So far this week we’ve seen some negative comments out of the usual bearish Wall Street analysts. If you follow the stock, you know who these guys are. They tend to avoid any kind of balanced analysis, always hammering on whatever negative points they can find.
Wall Street analysts are not typically experts on how to gather supply chain data, nor are they experts in how to measure sell through at retail locations. There are experts out there who gather such data for a living, and they sell it to people willing to pay for it. So whenever I see Wall Street doing store checks and the information conflicts with dozens upon dozens of anecdotal reports, I get suspicious. And when it conflicts with many public statements by company executives, you know someone is wrong.

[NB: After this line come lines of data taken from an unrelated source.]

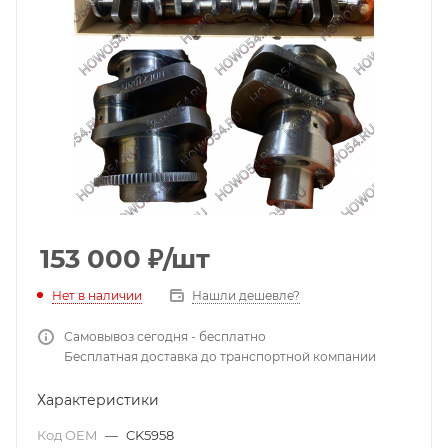
153 000
₽
/шт
Нет в наличии
Нашли дешевле?
Самовывоз сегодня - бесплатно
Бесплатная доставка до транспортной компании
Характеристики
Код OEM
—
CK5958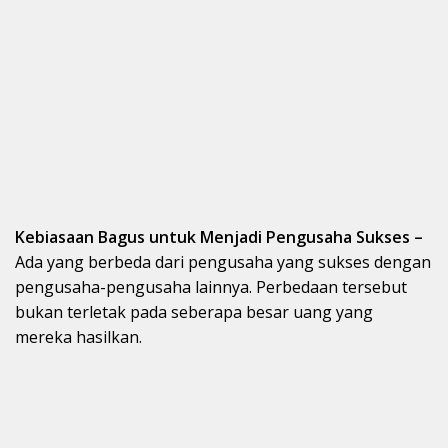
Kebiasaan Bagus untuk Menjadi Pengusaha Sukses –
Ada yang berbeda dari pengusaha yang sukses dengan
pengusaha-pengusaha lainnya. Perbedaan tersebut
bukan terletak pada seberapa besar uang yang
mereka hasilkan.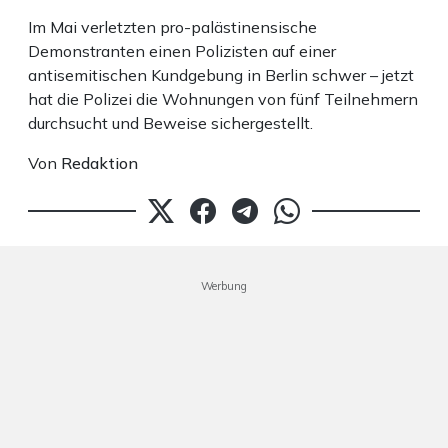
Im Mai verletzten pro-palästinensische
Demonstranten einen Polizisten auf einer
antisemitischen Kundgebung in Berlin schwer – jetzt
hat die Polizei die Wohnungen von fünf Teilnehmern
durchsucht und Beweise sichergestellt.
Von
Redaktion
Werbung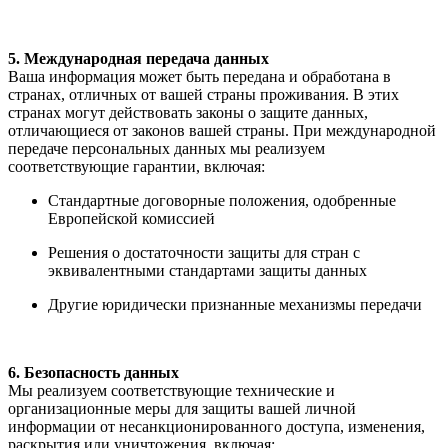
5. Международная передача данных
Ваша информация может быть передана и обработана в
странах, отличных от вашей страны проживания. В этих
странах могут действовать законы о защите данных,
отличающиеся от законов вашей страны. При международной
передаче персональных данных мы реализуем
соответствующие гарантии, включая:
Стандартные договорные положения, одобренные
Европейской комиссией
Решения о достаточности защиты для стран с
эквивалентными стандартами защиты данных
Другие юридически признанные механизмы передачи
6. Безопасность данных
Мы реализуем соответствующие технические и
организационные меры для защиты вашей личной
информации от несанкционированного доступа, изменения,
раскрытия или уничтожения, включая:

Bluefin is a non-traditional equity research firm that specializes in doing the kinds of channel checks that investors are interested in. They probably don’t have nearly as detailed financial models, they won’t necessarily know as much about the company’s long term strategic plans, and in the case of BlackBerry they’re unlikely to talk much about things like BES 10 deployment, for example. But they usually have better knowledge than most of Wall Street when it comes to supply chain stuff.
This means BlackBerry underestimated demand for the Q10, and now makes three times as many Q10 devices as Z10.
Bluefin put out a report yesterday that essentially tells their clients that BlackBerry is set to deliver more than 20 million BlackBerry 10 devices this fiscal year, and that would be significantly higher than most analyst estimates.
They suggest that Z10 sales have slowed since the launch, which seems normal considering demand is always greatest in the first few weeks, and we’ve also seen the Galaxy S4 and HTC One launches since then. But they also tell us that carrier inventory is certainly not an issue - carriers are holding next to nothing.
Furthermore, Bluefin confirms what we wrote about earlier this week. Specifically, that Q10 production has now shifted to a 3:1 ratio of Z10 production levels, which they say is up from a prior production ratio of 1.5:1
This means BlackBerry underestimated demand for the Q10, and now makes three times as many Q10 devices as Z10. This, ladies and gentlemen, is the single most important data point driving financial results over the next couple of quarters.
As Bluefin puts it, “We still see the BBRY supply chain forecasting units above Wall Street consensus even after the Z10 and Q10 launches, with the mid-range R10 handset likely coming in CQ3 and a high-end phablet by the end of the year.”